By PETER JESSUP
Ian Thorpe can swim even faster, Keiren Perkins should win the 1500m freestyle final on Saturday and people such as sprinter Alexander Popov should get bodysuits.
How do we know?
The IOC yesterday revealed that it is conducting medical and biomechanics research to monitor the start, stroke, turn and finish of all top-16 competitors, feeding the data straight back to team coaches, whose athletes use it to break world records.
The Russians started work in the area in the 1980s, Australia is perfecting it, and the IOC has now pulled an international team together to watch every movement in the pool and make the research finding immediately available to team coaches.
Professor Bruce Elliot, head of the department of human movement and exercise science at the University of West Australia, says coaches get a spreadsheet explanation of who won and why, and who lost and why.
Australian coach Don Talbot has used it to good effect. Thorpe's personal coach, Doug Frost, gets annoyed when results are not supplied quickly enough to allow the pair to re-evaluate their strategy between heats and finals.
Elliot said the science team record stroke length, frequency, velocity through the water and turn times.
They also measure consistency in performance. As Thorpe swims, his action is compared to a computer-generated model of a perfect stroke to show where he needs to improve.
But Thorpe's stroke is already almost perfect, says Elliot.
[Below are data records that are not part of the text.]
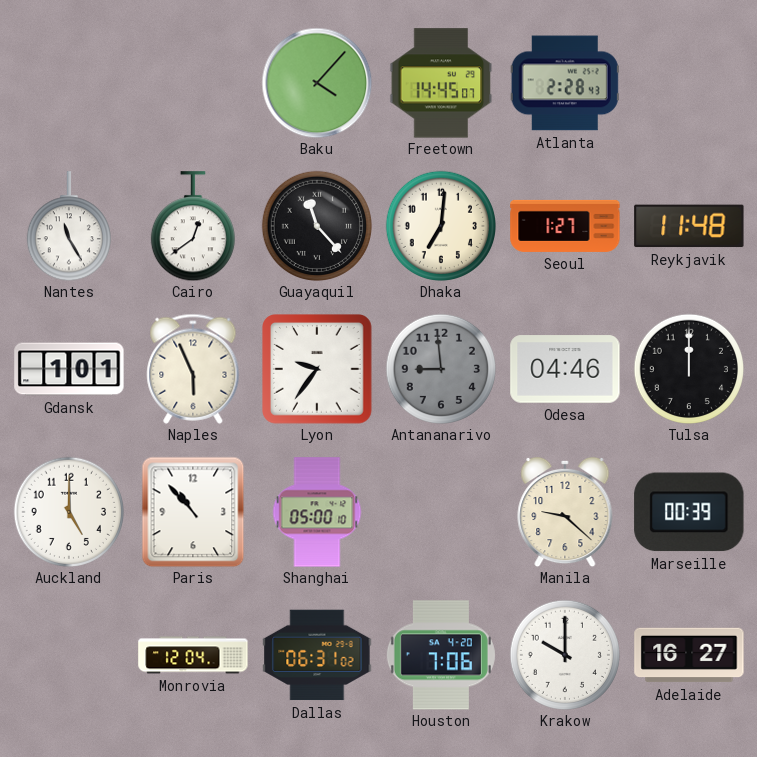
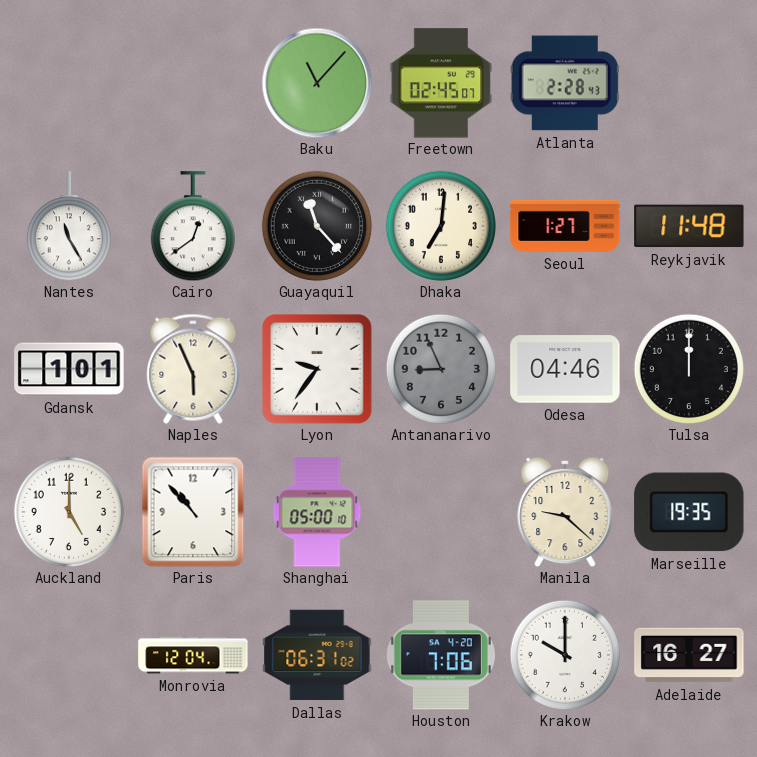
Baku: 4:07 -> 11:07
Freetown: 14:45 -> 02:45
Antananarivo: 8:59 -> 8:56
Marseille: 00:39 -> 19:35
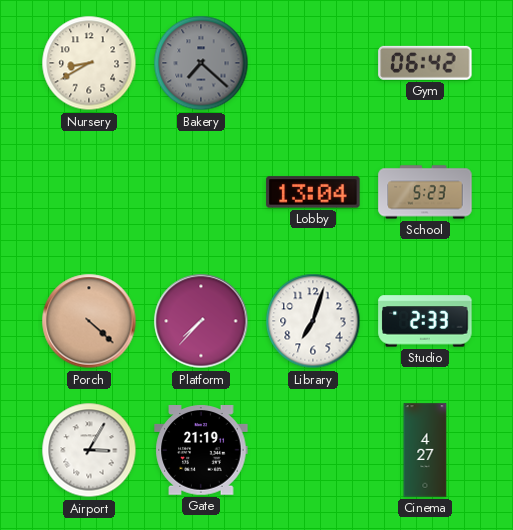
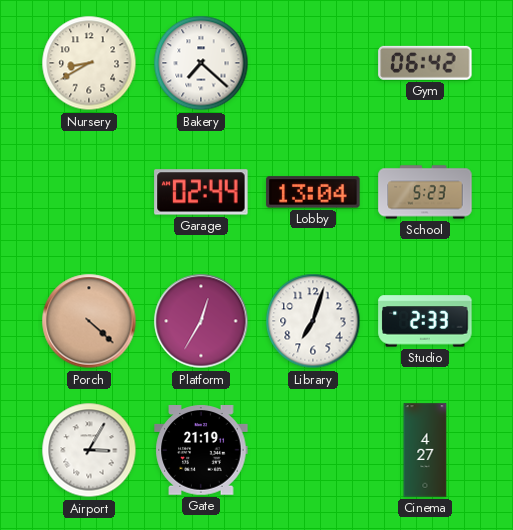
Bakery dial: grey -> white
Garage: none -> 02:44
Platform: 7:37 -> 12:35
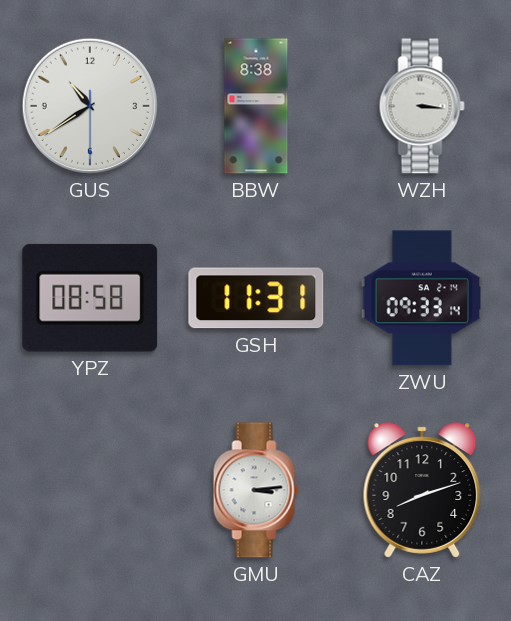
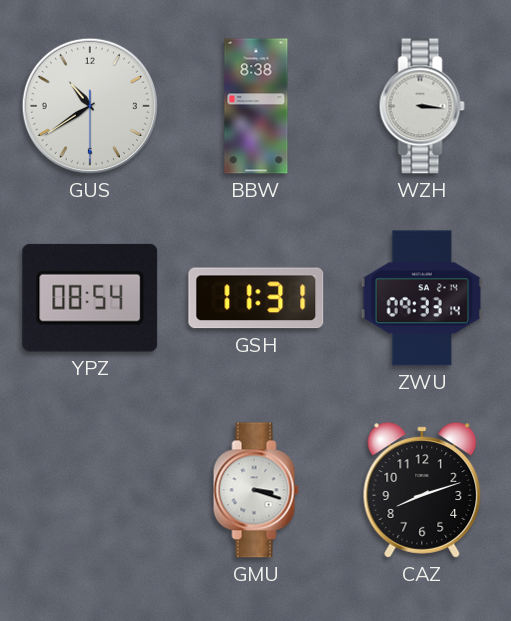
YPZ: 08:58 -> 08:54
GMU: 3:14 -> 3:18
"Almost all swimmers are inefficient in some area which results in them having to use a higher stroke rate. Thorpe gets propulsion from every bit of the stroke so he strokes more slowly and stays in front. When challenged he has the capacity to increase his stroke."
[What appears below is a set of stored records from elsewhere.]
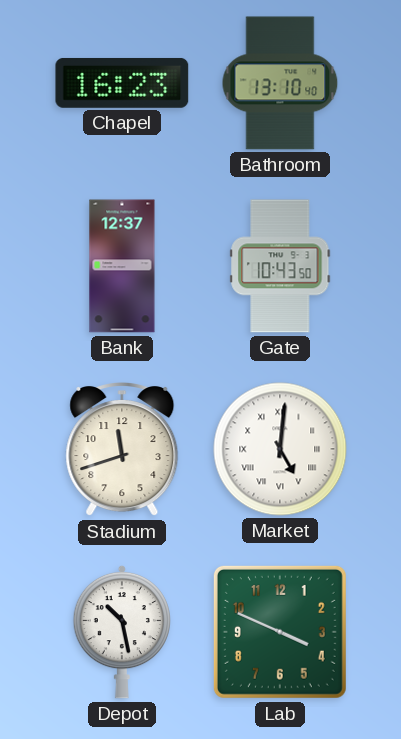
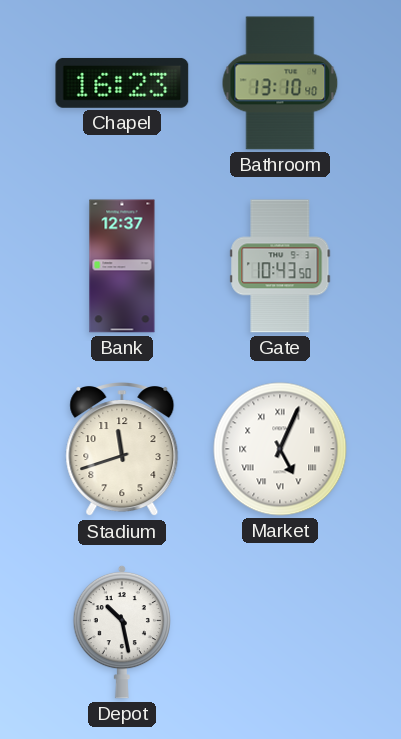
Market: 5:01 -> 5:04
Lab: 3:49 -> none
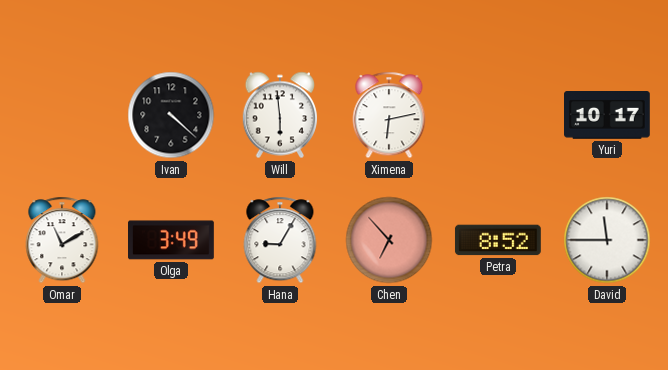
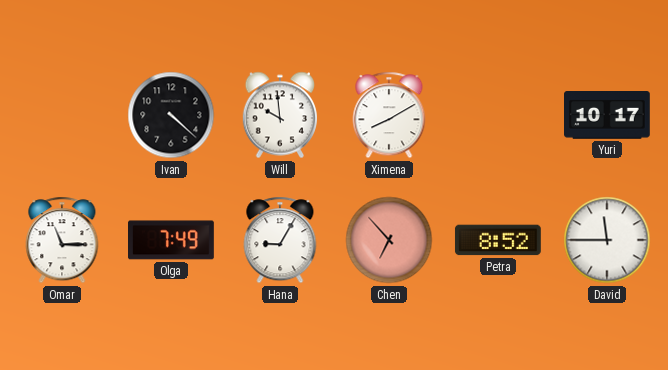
Will: 5:59 -> 9:59
Ximena: 6:13 -> 8:10
Omar: 11:10 -> 11:15
Olga: 3:49 -> 7:49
Swimmers are getting taller and Thorpe, who can sit in the middle of the back seat of a Commodore and open both back doors then flap them like ears, has a distinct advantage.
His big feet help, too, says Elliot.
Most swimmers gain 85 per cent of their velocity from arm stroke and 15 per cent from their feet; Thorpe is an exception - 17 per cent from his size-17s.
The data also shows that the world-record-setting Dutchman Pieter van den Hoogenband can swim faster.
The information comes from seven in-pool cameras, nicknamed Mobycams.
The IOC had initially decided the swimmers should not be allowed access to the data in Olympic competition because Australia and others who used it, including the United States and New Zealand, would have an unfair advantage. But the researchers have made it available to all countries and 140 at the Games have asked for it.
Bruce Mason, of the Otago University medical school, is part of the team. His speciality is the change in performance between heats and finals, the efficiency index between stroke length and frequency.
As for the new sharkskin suits, there are too many variables to determine their impact.
At the United States swim team altitude training camp in Colorado, testing showed a 6 per cent decrease in drag and a 0.74 per cent gain in velocity when suits were worn.
But the swimmers who did not wear them in the tests were not shaved as they are for competition; the team have tested only the full neck-to-ankle suits, and not the range athletes are now using; it is not known yet what effect, if any, the suits have in the turns.
The initial conclusions from video analysis is that the "fast" Homebush pool, with its chemical mix based on ozone instead of chlorine, helps the suit wearers. Ozone bubbles are held in the dimpled skin, adding buoyancy. Devices or swimwear that increase buoyancy are prohibited under the rules set by the international governing body, Fina, but the organisation has already decided the suits do not add buoyancy.
Jean Claude Chatard, from French university St Etiennes, is looking at how the data can be used to determine competition strategy. Currently, most swimmers go out with a plan then abandon it in the heat of battle, he says. He can show them why they should not. "Petria Thomas started fast and came second to Susie O'Neill who started slower."
Spaniard Raoul Arayano is breaking down the data to work out which areas of technique offer the most gain, and which should therefore be worked on.
Elliot says the teams do not supply much feedback on how they use the data and what effects there are.
But the system has undoubtedly added a dimension to coaching and performance because there is clear demand for it.
Many Australian swimmers were going out too fast and until recently, coaches had only split times to work from. Now they have a metre-by-metre analysis.